Commentary

Letters

Who's on First?
Regarding Patricia Calhoun's column "Last Call," in the February 7 issue:
Calhoun can dish it out, but she can't take it. When she wants to criticize a person or a business, she wraps herself in the First Amendment. When the city is critical of her paper, she wraps herself in the First Amendment again.

Is this a case of the empress having no clothes?
Larry O'Rourke
Denver

I was horrified by what I read in "Last Call." Having the city dictate what newspaper businesses can advertise in is only one step away from having the city dictate what papers we can read.

But then, we know that the city would rather we didn't read Westword! Heaven forbid we should know what's really going on in Denver.

K.T. Casey
Denver

I acknowledge that the reference to Westword in the stipulation was not necessary. I was presented with a stipulation that the attorneys spent quite a bit of time hammering out and to which both sides agreed.

The offer to not advertise in Westword was made by the attorney for the nightclub in a letter containing his offer of settlement. If there is a First Amendment right here, it belongs to Foxes, and its attorney is the one who offered the stipulation, apparently believing that not advertising in Westword would help them change their clientele. It was their idea.

I take responsibility for signing the agreement; it was a settlement of a case by two opposing sides. The Westword reference was but a small piece of a greater effort to allow the bar to continue to operate but in a fashion more acceptable to the community in which it sits. We were successful in that effort. The only "bitter" complaints involved were those of the neighbors surrounding the bar. We responded to their requests and served the community in which the bar sits in a very effective fashion. The community is grateful for our action.

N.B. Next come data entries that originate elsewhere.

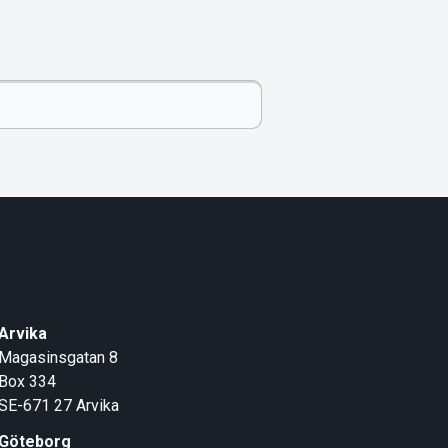
Arvika
Magasinsgatan 8
Box 334
SE-671 27
Arvika
Göteborg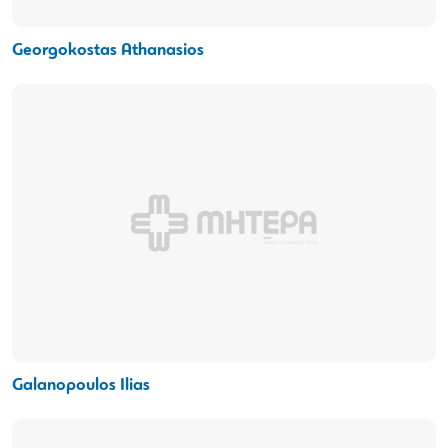
Georgokostas Athanasios
Galanopoulos Ilias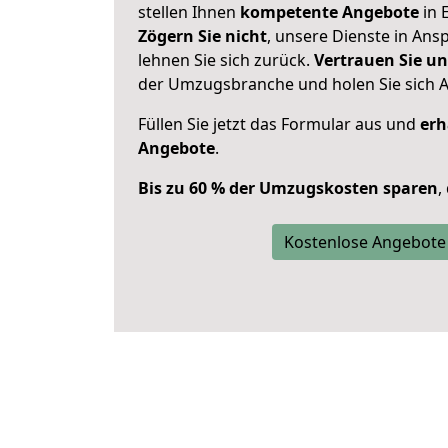
stellen Ihnen
kompetente Angebote
in E
Zögern Sie nicht
, unsere Dienste in An
lehnen Sie sich zurück.
Vertrauen Sie un
der Umzugsbranche und holen Sie sich 
Füllen Sie jetzt das Formular aus und
erh
Angebote
.
Bis zu 60 % der Umzugskosten sparen
,
Kostenlose Angebote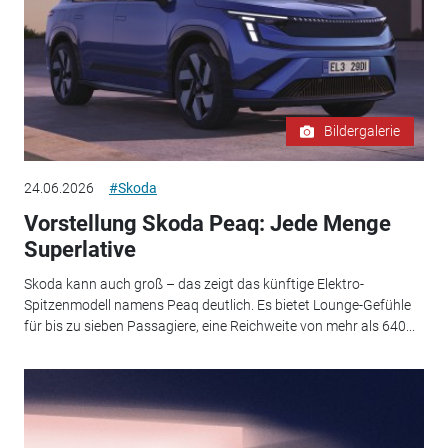
Bildergalerie
24.06.2026
#Skoda
Vorstellung Skoda Peaq: Jede Menge
Superlative
Skoda kann auch groß – das zeigt das künftige Elektro-
Spitzenmodell namens Peaq deutlich. Es bietet Lounge-Gefühle
für bis zu sieben Passagiere, eine Reichweite von mehr als 640...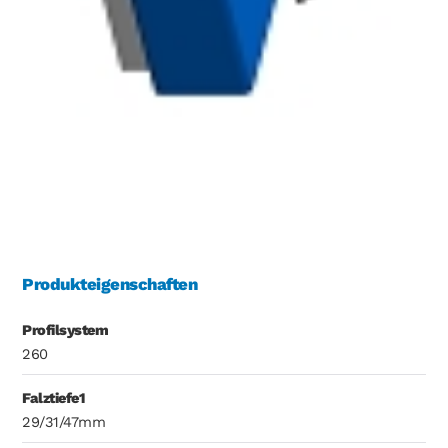
Produkteigenschaften
Profilsystem
260
Falztiefe1
29/31/47mm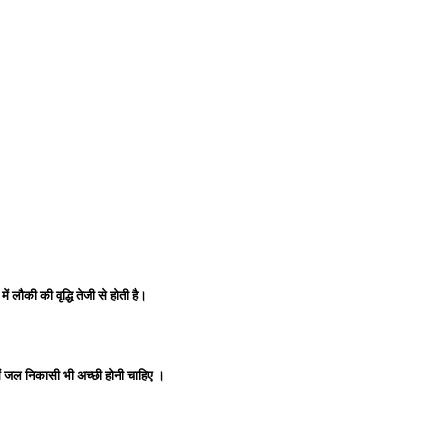
 लौकी की वृद्धि तेजी से होती है।
 में जल निकासी भी अच्छी होनी चाहिए ।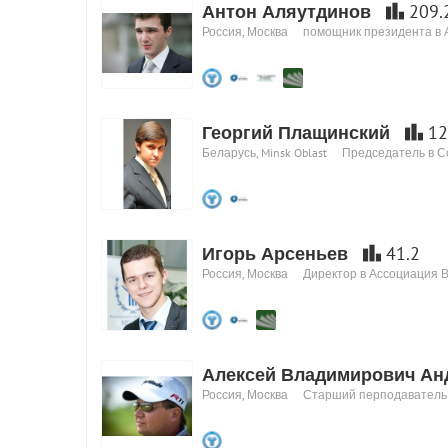
Антон Аляутдинов
209.
Россия, Москва
помощник президента в 
Георгий Плащинский
12
Беларусь, Minsk Oblast
Председатель в С
Игорь Арсеньев
41.2
Россия, Москва
Директор в Ассоциация
Алексей Владимирович Ан
Россия, Москва
Старший перподавател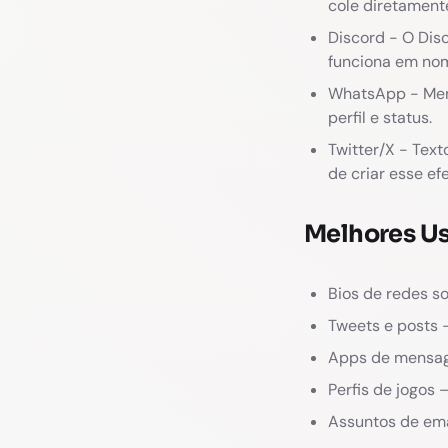
cole diretament
Discord - O Di
funciona em nom
WhatsApp - Mens
perfil e status.
Twitter/X - Text
de criar esse efe
Melhores Us
Bios de redes s
Tweets e posts 
Apps de mensag
Perfis de jogos
Assuntos de ema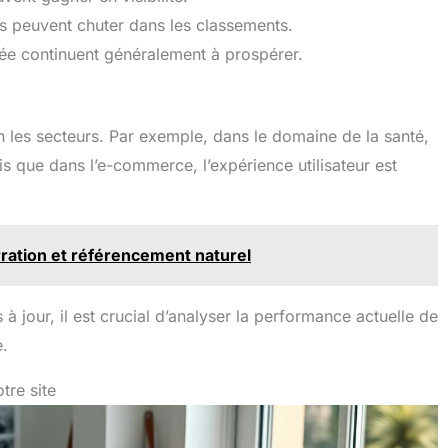
es peuvent chuter dans les classements.
utée continuent généralement à prospérer.
n les secteurs. Par exemple, dans le domaine de la santé,
ndis que dans l’e-commerce, l’expérience utilisateur est
rration et référencement naturel
 jour, il est crucial d’analyser la performance actuelle de
e.
tre site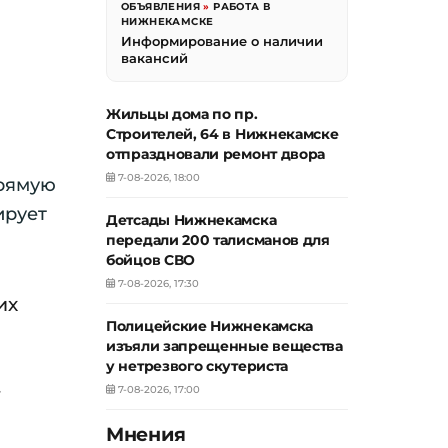
ОБЪЯВЛЕНИЯ
»
РАБОТА В
НИЖНЕКАМСКЕ
Информирование о наличии
вакансий
Жильцы дома по пр.
Строителей, 64 в Нижнекамске
отпраздновали ремонт двора
7-08-2026, 18:00
прямую
ирует
Детсады Нижнекамска
передали 200 талисманов для
бойцов СВО
7-08-2026, 17:30
их
Полицейские Нижнекамска
изъяли запрещенные вещества
у нетрезвого скутериста
.
7-08-2026, 17:00
Мнения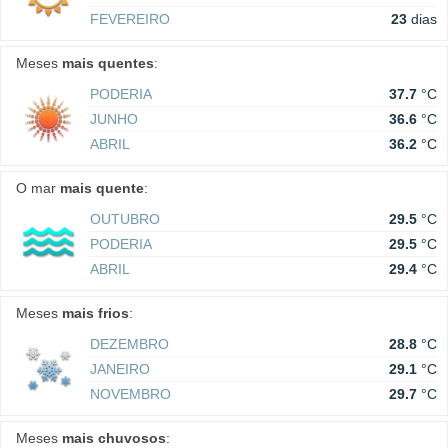
FEVEREIRO
23
dias
Meses
mais quentes
:
PODERIA
37.7
°C
JUNHO
36.6
°C
ABRIL
36.2
°C
O mar
mais quente
:
OUTUBRO
29.5
°C
PODERIA
29.5
°C
ABRIL
29.4
°C
Meses
mais frios
:
DEZEMBRO
28.8
°C
JANEIRO
29.1
°C
NOVEMBRO
29.7
°C
Meses
mais chuvosos
: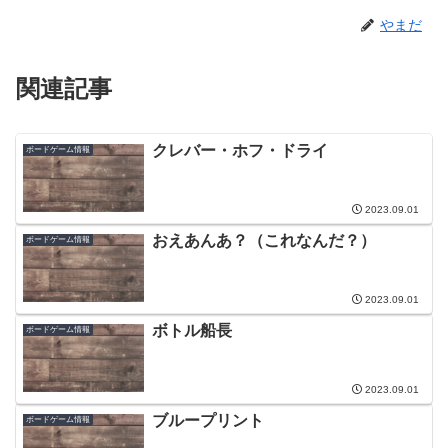
やまだ
関連記事
クレバー・ホフ・ドライ
ボードゲーム情報
2023.09.01
おえあんあ？（これなんだ？）
ボードゲーム情報
2023.09.01
ボトル船長
ボードゲーム情報
2023.09.01
ブループリント
ボードゲーム情報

Elizabeth H. McCann, Director
Denver Department of Excise and Licenses

Be Here Now
I thought the February 14 Worst-Case Scenario, "Mr. and Mr. Kenny Be's Really Big Show(Down)," was the most riotous item I've read in any paper in quite awhile. Until, that is, I read Robert T. Steinkamp's hilarious but ill-mannered response in the same issue to an earlier Kenny Be cartoon ("Colorado Dreamin'," January 17). It just gives me another reason to avoid Steinkamp's "restaurant" chain and its unappetizing promotion of corporate thuggishness and lifeless monoculture. I wouldn't go to "Crapplebee's" even if they did have a hash bar. Okay, maybe I would, but I certainly wouldn't eat the food! Thanks, Westword, for standing up to those bozos, and thanks for Kenny Be. I hope you keep him happy. Satire will prevail.

Glenn Arndt
Boulder

Your February 14 Letters section confirms beyond any shadow of a doubt why zillions of rational human beings express intense distaste for corporate lawyers. The same people maintain unyielding and active aversion to these types of chain restaurants that claim to be part of the "neighborhood" while serving the same old crap from the back of a Sysco truck. Patrons can taste the frozen cardboard in every bite of stringed hash browns. Meanwhile, another crackershack chain restaurant goes up along the neon strip they created just two or three miles from the other restaurant of the same name.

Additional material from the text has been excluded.